**Records for the task**
__________
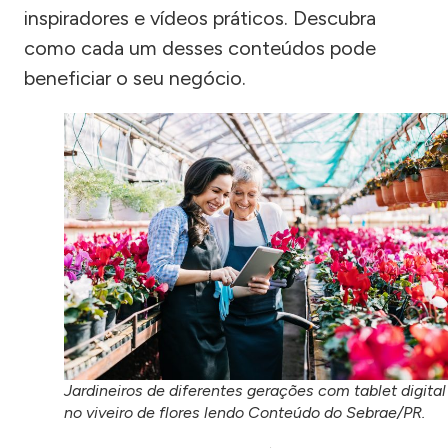
inspiradores e vídeos práticos. Descubra
como cada um desses conteúdos pode
beneficiar o seu negócio.
Jardineiros de diferentes gerações com tablet digital
no viveiro de flores lendo Conteúdo do Sebrae/PR.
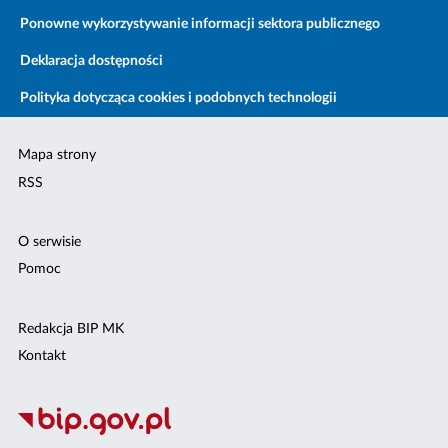
Ponowne wykorzystywanie informacji sektora publicznego
Deklaracja dostępności
Polityka dotycząca cookies i podobnych technologii
Mapa strony
RSS
O serwisie
Pomoc
Redakcja BIP MK
Kontakt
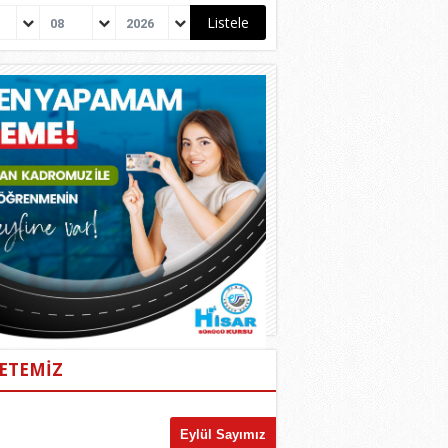
08
2026
ETEMİZ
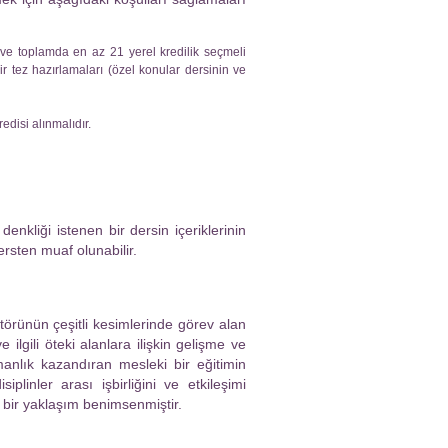
s ve toplamda en az 21 yerel kredilik seçmeli
bir tez hazırlamaları (özel konular dersinin ve
disi alınmalıdır.
nkliği istenen bir dersin içeriklerinin
rsten muaf olunabilir.
ktörünün çeşitli kesimlerinde görev alan
 ilgili öteki alanlara ilişkin gelişme ve
manlık kazandıran mesleki bir eğitimin
linler arası işbirliğini ve etkileşimi
 bir yaklaşım benimsenmiştir.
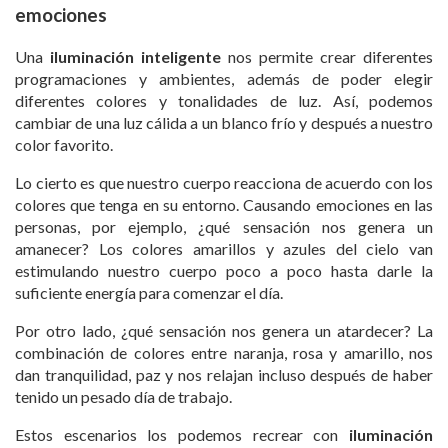
emociones
Una
iluminación inteligente
nos permite crear diferentes
programaciones y ambientes, además de poder elegir
diferentes colores y tonalidades de luz. Así, podemos
cambiar de una luz cálida a un blanco frío y después a nuestro
color favorito.
Lo cierto es que nuestro cuerpo reacciona de acuerdo con los
colores que tenga en su entorno. Causando emociones en las
personas, por ejemplo, ¿qué sensación nos genera un
amanecer? Los colores amarillos y azules del cielo van
estimulando nuestro cuerpo poco a poco hasta darle la
suficiente energía para comenzar el día.
Por otro lado, ¿qué sensación nos genera un atardecer? La
combinación de colores entre naranja, rosa y amarillo, nos
dan tranquilidad, paz y nos relajan incluso después de haber
tenido un pesado día de trabajo.
Estos escenarios los podemos recrear con
iluminación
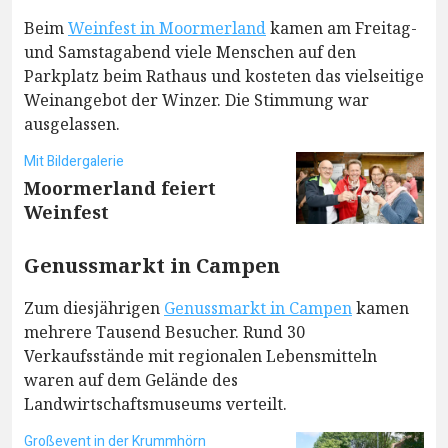
Beim
Weinfest in Moormerland
kamen am Freitag-
und Samstagabend viele Menschen auf den
Parkplatz beim Rathaus und kosteten das vielseitige
Weinangebot der Winzer. Die Stimmung war
ausgelassen.
Mit Bildergalerie
Moormerland feiert
Weinfest
Genussmarkt in Campen
Zum diesjährigen
Genussmarkt in Campen
kamen
mehrere Tausend Besucher. Rund 30
Verkaufsstände mit regionalen Lebensmitteln
waren auf dem Gelände des
Landwirtschaftsmuseums verteilt.
Großevent in der Krummhörn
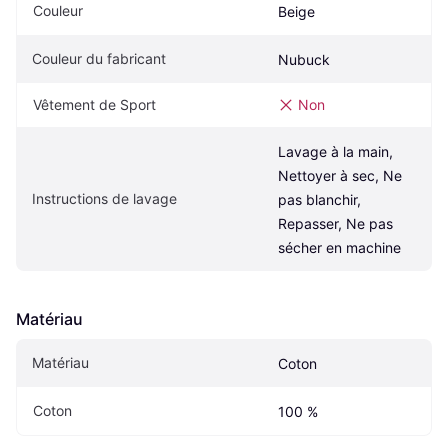
Couleur
Beige
Couleur du fabricant
Nubuck
Vêtement de Sport
Non
Lavage à la main, 
Nettoyer à sec, Ne 
Instructions de lavage
pas blanchir, 
Repasser, Ne pas 
sécher en machine
Matériau
Matériau
Coton
Coton
100 %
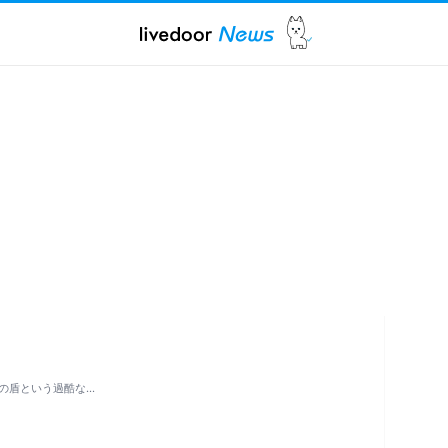
の盾という過酷な…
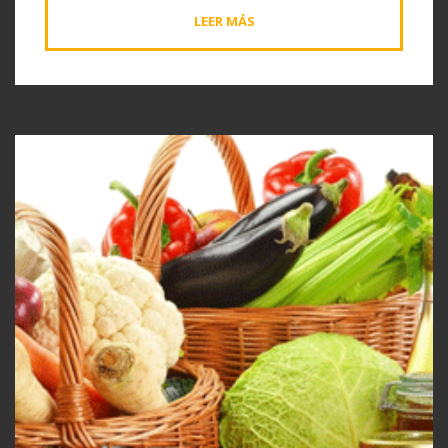
LEER MÁS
__________
**What is being asked**
Produce a verbatim copy of every entry, excluding pictures.

**Solution to the problem**
inspiradores e vídeos práticos. Descubra
como cada um desses conteúdos pode
beneficiar o seu negócio.
Jardineiros de diferentes gerações com tablet digital
no viveiro de flores lendo Conteúdo do Sebrae/PR.
Ponowne wykorzystywanie informacji sektora publicznego
Deklaracja dostępności
Polityka dotycząca cookies i podobnych technologii
Mapa strony
RSS
O serwisie
Pomoc
Redakcja BIP MK
Kontakt
08
2026
ETEMİZ
s ve toplamda en az 21 yerel kredilik seçmeli
bir tez hazırlamaları (özel konular dersinin ve
disi alınmalıdır.
nkliği istenen bir dersin içeriklerinin
rsten muaf olunabilir.
ktörünün çeşitli kesimlerinde görev alan
 ilgili öteki alanlara ilişkin gelişme ve
manlık kazandıran mesleki bir eğitimin
linler arası işbirliğini ve etkileşimi
 bir yaklaşım benimsenmiştir.
emociones
Una
iluminación inteligente
nos permite crear diferentes
programaciones y ambientes, además de poder elegir
diferentes colores y tonalidades de luz. Así, podemos
cambiar de una luz cálida a un blanco frío y después a nuestro
color favorito.
Lo cierto es que nuestro cuerpo reacciona de acuerdo con los
colores que tenga en su entorno. Causando emociones en las
personas, por ejemplo, ¿qué sensación nos genera un
amanecer? Los colores amarillos y azules del cielo van
estimulando nuestro cuerpo poco a poco hasta darle la
suficiente energía para comenzar el día.
Por otro lado, ¿qué sensación nos genera un atardecer? La
combinación de colores entre naranja, rosa y amarillo, nos
dan tranquilidad, paz y nos relajan incluso después de haber
tenido un pesado día de trabajo.
Estos escenarios los podemos recrear con
iluminación
Beim
Weinfest in Moormerland
kamen am Freitag-
und Samstagabend viele Menschen auf den
Parkplatz beim Rathaus und kosteten das vielseitige
Weinangebot der Winzer. Die Stimmung war
ausgelassen.
Mit Bildergalerie
Moormerland feiert
Weinfest
Genussmarkt in Campen
Zum diesjährigen
Genussmarkt in Campen
kamen
mehrere Tausend Besucher. Rund 30
Verkaufsstände mit regionalen Lebensmitteln
waren auf dem Gelände des
Landwirtschaftsmuseums verteilt.
Großevent in der Krummhörn
Couleur
Beige
Couleur du fabricant
Nubuck
Vêtement de Sport
Non
Lavage à la main, 
Nettoyer à sec, Ne 
Instructions de lavage
pas blanchir, 
Repasser, Ne pas 
sécher en machine
Matériau
Matériau
Coton
Coton
100 %
の盾という過酷な…
LEER MÁS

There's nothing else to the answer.